Print the records below exactly, and do not carry over any picture.

Entries taken from a collection:
________________

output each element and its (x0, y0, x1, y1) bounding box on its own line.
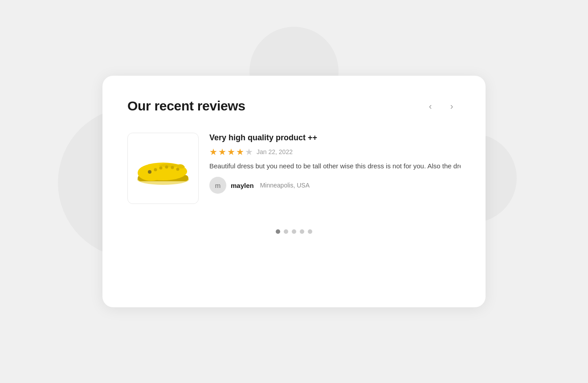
star-3: ★ (227, 147, 235, 157)
star-5: ★ (245, 147, 253, 157)
star-4: ★ (236, 147, 244, 157)
chevron-left-icon: ‹ (429, 101, 432, 111)
card-title: Our recent reviews (127, 98, 245, 114)
carousel-dots (127, 229, 461, 234)
svg-point-5 (159, 167, 163, 170)
reviews-container: Very high quality product ++ ★ ★ ★ ★ ★ J… (127, 133, 461, 215)
star-2: ★ (218, 147, 226, 157)
rating-row: ★ ★ ★ ★ ★ Jan 22, 2022 (209, 147, 461, 157)
product-image-yellow-clog (134, 148, 192, 188)
prev-button[interactable]: ‹ (421, 97, 439, 115)
dot-2[interactable] (284, 229, 288, 234)
dot-1[interactable] (276, 229, 280, 234)
dot-4[interactable] (300, 229, 304, 234)
reviewer-row: m maylen Minneapolis, USA (209, 177, 461, 194)
card-header: Our recent reviews ‹ › (127, 97, 461, 115)
reviews-card: Our recent reviews ‹ › (102, 76, 486, 307)
review-date: Jan 22, 2022 (257, 148, 293, 155)
reviewer-location: Minneapolis, USA (260, 182, 310, 189)
review-title: Very high quality product ++ (209, 133, 461, 143)
svg-point-9 (148, 170, 151, 174)
next-button[interactable]: › (443, 97, 461, 115)
product-image-wrapper (127, 133, 199, 204)
review-content: Very high quality product ++ ★ ★ ★ ★ ★ J… (209, 133, 461, 215)
reviewer-name: maylen (231, 182, 254, 189)
svg-point-6 (165, 166, 168, 169)
dot-5[interactable] (308, 229, 312, 234)
star-rating: ★ ★ ★ ★ ★ (209, 147, 253, 157)
dot-3[interactable] (292, 229, 296, 234)
reviewer-avatar: m (209, 177, 226, 194)
svg-point-7 (171, 166, 174, 169)
chevron-right-icon: › (450, 101, 453, 111)
star-1: ★ (209, 147, 217, 157)
review-text: Beautiful dress but you need to be tall … (209, 161, 461, 171)
nav-buttons: ‹ › (421, 97, 461, 115)
review-item: Very high quality product ++ ★ ★ ★ ★ ★ J… (127, 133, 461, 215)
svg-point-4 (154, 168, 157, 171)
svg-point-8 (176, 168, 180, 171)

________________

Expected answer:
output each element and its (x0, y0, x1, y1) bounding box on its own line.
star-3: ★ (227, 147, 235, 157)
star-5: ★ (245, 147, 253, 157)
star-4: ★ (236, 147, 244, 157)
chevron-left-icon: ‹ (429, 101, 432, 111)
card-title: Our recent reviews (127, 98, 245, 114)
carousel-dots (127, 229, 461, 234)
svg-point-5 (159, 167, 163, 170)
reviews-container: Very high quality product ++ ★ ★ ★ ★ ★ J… (127, 133, 461, 215)
star-2: ★ (218, 147, 226, 157)
rating-row: ★ ★ ★ ★ ★ Jan 22, 2022 (209, 147, 461, 157)
product-image-yellow-clog (134, 148, 192, 188)
prev-button[interactable]: ‹ (421, 97, 439, 115)
dot-2[interactable] (284, 229, 288, 234)
dot-1[interactable] (276, 229, 280, 234)
dot-4[interactable] (300, 229, 304, 234)
reviewer-row: m maylen Minneapolis, USA (209, 177, 461, 194)
card-header: Our recent reviews ‹ › (127, 97, 461, 115)
reviews-card: Our recent reviews ‹ › (102, 76, 486, 307)
review-date: Jan 22, 2022 (257, 148, 293, 155)
reviewer-location: Minneapolis, USA (260, 182, 310, 189)
review-title: Very high quality product ++ (209, 133, 461, 143)
svg-point-9 (148, 170, 151, 174)
next-button[interactable]: › (443, 97, 461, 115)
product-image-wrapper (127, 133, 199, 204)
review-content: Very high quality product ++ ★ ★ ★ ★ ★ J… (209, 133, 461, 215)
reviewer-name: maylen (231, 182, 254, 189)
svg-point-6 (165, 166, 168, 169)
dot-5[interactable] (308, 229, 312, 234)
star-rating: ★ ★ ★ ★ ★ (209, 147, 253, 157)
dot-3[interactable] (292, 229, 296, 234)
reviewer-avatar: m (209, 177, 226, 194)
svg-point-7 (171, 166, 174, 169)
chevron-right-icon: › (450, 101, 453, 111)
star-1: ★ (209, 147, 217, 157)
review-text: Beautiful dress but you need to be tall … (209, 161, 461, 171)
nav-buttons: ‹ › (421, 97, 461, 115)
review-item: Very high quality product ++ ★ ★ ★ ★ ★ J… (127, 133, 461, 215)
svg-point-4 (154, 168, 157, 171)
svg-point-8 (176, 168, 180, 171)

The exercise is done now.